There has been ongoing speculation that Japan may implement helicopter drops to spark economic growth, which was primarily due to former Federal Reserve Chairman Ben Bernanke’s visit to Japan in July 2016 when he may have discussed helicopter money with Japanese officials. Helicopter Ben proposed the idea of perpetual bonds and helicopter drops during his visit in April 2016 to Prime Minister Shinzo Abe’s adviser Etsuro Honda.
The speculation of helicopter money being implemented in Japan pushed the Nikkei 225 Stock Average from a low of 22,583.66 in June 2016 to 25,154.11 on July 22, 2016, an 11.38 percent increase. Additionally, the USD/JPY hit a high of 110.83 during over that period.
Helicopter Money Explained
The idea of helicopter money being distributed to the general public was first discussed by famed Nobel prize winning economist Milton Friedman in his publication “The Optimum Quantity of Money” in the 1960s. In the paper, Friedman outlined that central banks could stave off deflation and spur economic growth by directly distributing money to individuals within an economy with base money. This would theoretically cause the public to increase consumer spending and increase inflation.
Helicopter money, also known as helicopter drops, could serve as an alternative monetary policy tool to quantitative easing (QE), which has been implemented in Japan since 2013. The BOJ has been approaching its limit of the amount of government bonds that could be purchased. In theory, helicopter drops could be used to stimulate the economy in times of low or negative interest rates, deflation, and economic weakness, when economic tools such as QE are ineffective.
The BOJ has a target of Japanese government bond purchases amounting to $80 trillion yen, or over $700 billion, annually, in an attempt to deter deflation. The bond purchases are over double the Japanese Ministry of Finance’s expected new bond issuances. Despite its massive QE program, Japan has still struggled with deflation and has lowered interest rates in the negative territory.

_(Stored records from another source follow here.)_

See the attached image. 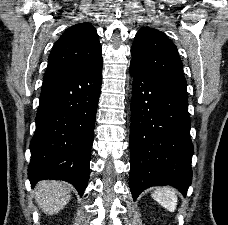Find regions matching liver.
Wrapping results in <instances>:
<instances>
[{
	"mask_svg": "<svg viewBox=\"0 0 228 225\" xmlns=\"http://www.w3.org/2000/svg\"><path fill=\"white\" fill-rule=\"evenodd\" d=\"M71 191L64 181H40L35 187V201L45 215H55L71 201Z\"/></svg>",
	"mask_w": 228,
	"mask_h": 225,
	"instance_id": "6515ba94",
	"label": "liver"
}]
</instances>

Japan’s consumer price YOY inflation rate fell by 0.10 percent in March, 0.30 percent in April and 0.40 percent, three straight months of declines. Japan’s radical move to enter into a negative interest rate environment is another tool that it is testing to stimulate consumer consumption and investments. However, these tools have not taken Japan out of negative inflation territory. QE’s ineffectiveness to stimulate the economy brought about the speculation of helicopter money, which caused the Japanese markets to rise on the hopes that this policy would be implemented.
Is Helicopter Money Possible in Japan?
The idea of helicopter money may not be a realistic policy in Japan over the short term due to the laws in place. Japanese law prohibits the BOJ from “directly underwriting government debt” as of July 2016. BOJ Governor Kuroda stated in a BBC interview in June 2016 that, “I don’t think at this stage we should abandon this institutional setting. No need and no possibility for helicopter money.”

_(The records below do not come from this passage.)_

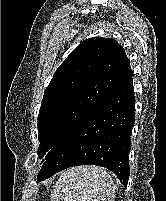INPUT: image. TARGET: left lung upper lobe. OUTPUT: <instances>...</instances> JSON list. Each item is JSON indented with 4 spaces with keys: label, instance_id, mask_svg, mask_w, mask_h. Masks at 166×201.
Returning <instances> with one entry per match:
<instances>
[{
    "label": "left lung upper lobe",
    "instance_id": "left-lung-upper-lobe-1",
    "mask_svg": "<svg viewBox=\"0 0 166 201\" xmlns=\"http://www.w3.org/2000/svg\"><path fill=\"white\" fill-rule=\"evenodd\" d=\"M130 71L112 38L82 41L56 70L38 116V157H49L104 102ZM44 161V160H43Z\"/></svg>",
    "mask_w": 166,
    "mask_h": 201
}]
</instances>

The release of this statement caused the optimism of the adoption of helicopter money to diminish. Consequently, the Nikkei 225 Stock Average to fall by 1.10 percent and the USD/JPY slid by nearly 1 percent to 105.81. Helicopter money may be the last resort for Japan to increase its inflation and economic growth.
If Japan wants to implement helicopter drops, also known as QE for the people, the Japanese government would need to change the law that prevents the BOJ to underwrite government debt, which may be ruled out for some time, especially before the monetary policy meeting in late July 2016.
Market participants who wish to gain long exposure to the Japanese equity market before the BOJ meeting may want to consider the iShares MSCI Japan ETF (EWJ), which provides exposure large and mid-cap stocks that trade primarily on the Tokyo Stock Exchange. However, investors should note that investing EWJ before the BOJ’s policy meeting on July 28–29, 2016 is a high risk investment and it may experience a high degree of volatility. EWJ closed at $11.85 on July 22, 2016, over 15 percent off its 52-week low. EWJ remained nearly stagnant between June 2016 and July 22, 2016 due to the uncertainty of the BOJ’s monetary policy decision. At the time of this writing, the ATM weekly straddle in EWJ was implying about 3 percent move.